The Deep Dark Secrets of Chocolate PT: 4

Publication Year: 
1975

American chocolate production and consumption figures are not revealed to the public, for whatever stealthy reason. We know that the U.S. processes 261,000 tons of cocoa beans annually, most of which we consume ourselves. But cocoa beans are included in thousands of products in varying concentrations, so it's hard to extrapolate from these figures exactly how much chocolate Americans eat.

We do know that confection sales by U.S. candy manufacturers top $2 billion yearly, and spokesmen for the confectionery industry report that chocolate products account for 60 per cent of this total. The average American consumes 18.7 pounds of candy per year, and, applying the same 60 per cent of proportion for chocolate, we can readily approximate that 3.4 ounces of chocolate are eaten by each person in the U.S. weekly. This is hunger somewhat below the European average of four ounces a week. The Swiss probably take the chocolate-eating cake, yodelling down over five and a half ounces weekly per capita. Although consumption figures are not available for the U.S.S.R., one new Moscow factory is turning out 32,000 tons of chocolate annually, and many more tons are imported.
A personal survey of candy wholesalers revealed the top-selling chocolate candies in the U.S. to be, in no particular order, O. Henry, Hershey's Milk, Peter Pail Mounds, Chunky, M & M Plain, Three Musketeers, Nestle's Crunch, Kit Kat, Reese's Peanut Butter Cups and Hershey's Rally Bar. Two former biggies, Clark Bars and Baby Ruths are dying on the east coast. And perhaps due to inflation, boxed candy and miniatures, too, have been falling off in sales.

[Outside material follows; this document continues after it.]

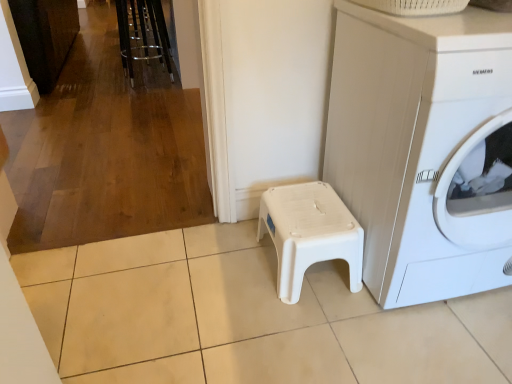 I want to click on vacant area in front of metallic chrome bar stool at upper left, so click(x=134, y=97). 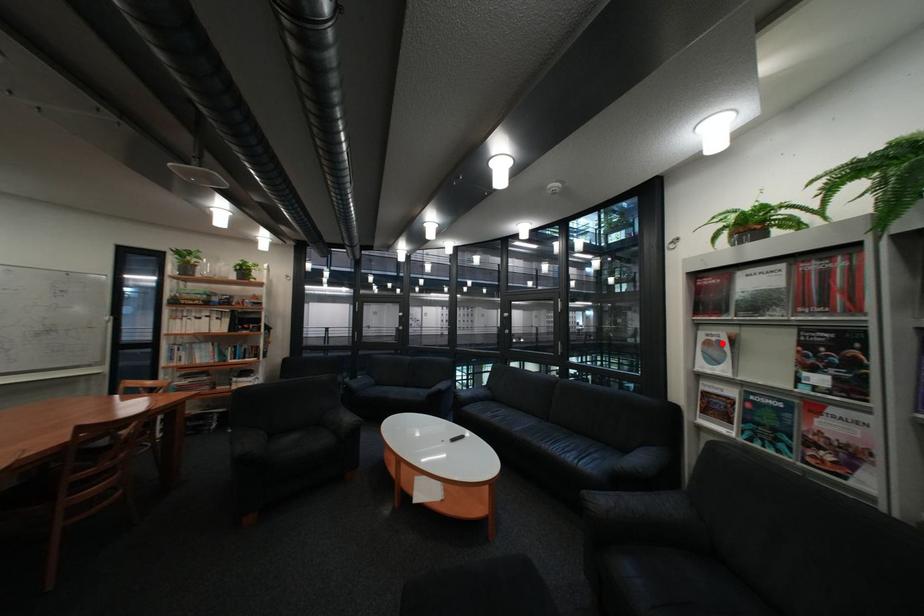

Dropping in sales, perhaps, but dropping out of fashion? Never. A visit to a chi-chi chocolatier will reveal a cornucopia of tasty miniatures, from a half-pound of chocolate for which bidding opens at a cool $100. If your taste runs to crystal goblets, double that figure, But if the packaging matters not, New York's best boxed chocolate, including Godiva, Kron, Corne de la Toison d'or of Belgium and Le Notre of France, can be had for a scant $9 per pound. If this seems a little steep, the neophyte chocophile can keep it simple and start with the proletarian chocolate bar. The first decision, of course, is which brand. Harry Levene, of London might be of some help-- he's known as the Chocolate Wrapper Collector, and as of the end of December 1974, his collection held 30, 174 wrappers from different chocolate bars made all over the world.

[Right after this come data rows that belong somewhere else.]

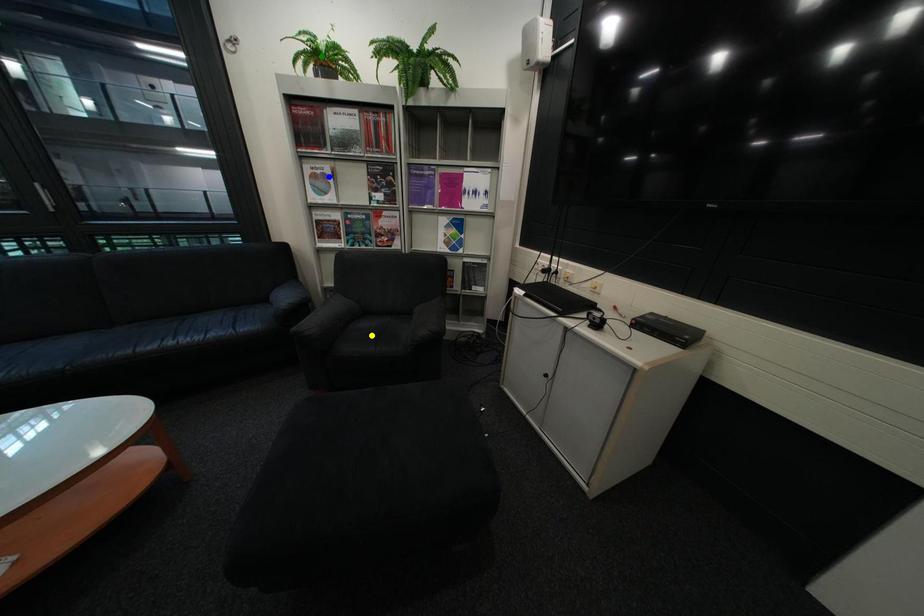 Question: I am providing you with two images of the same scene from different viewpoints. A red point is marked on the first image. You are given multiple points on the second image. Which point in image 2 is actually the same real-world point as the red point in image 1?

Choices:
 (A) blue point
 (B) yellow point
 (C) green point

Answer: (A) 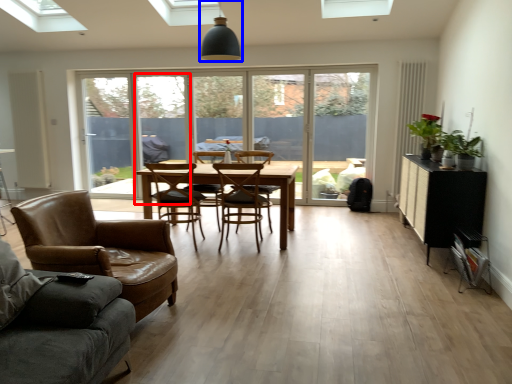 Question: Among these objects, which one is farthest to the camera, screen door (highlighted by a red box) or light fixture (highlighted by a blue box)?

Choices:
 (A) screen door
 (B) light fixture

Answer: (A)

After that, it's a fairly simple matter to choose among milk, dark, Swiss, Dutch, semisweet, bittersweet, or extrabittersweet; of course some may choose to suck on unsweetened or baker's chocolate, but that is entirely optional. All that remains to be done is to select from hazelnut, raspberry cream almonds, mint, walnut, truffle cream, peanut, rice, freeze-dried strawberry, orange peel, chocolate cream and about 40 other possible mates for King Chocolate bar form.

Once we leave the modest bar, the fillings become yet more exotic. Every kind of fruit and nut center is obtainable. The booze hound can revel in the taste of chocolate rum, sherry, cognac, and creme de menthe cordials. The true cirrhosis fancier can purchase martini olives, a martini-flavoured liquid center encased in chocolate and covered with a thick, olive-colored shell. Ants, shredded coconut, hashish,marshmallow, bees-- it's likely that someone has at some time covered dirt with chocolate and found it tasty.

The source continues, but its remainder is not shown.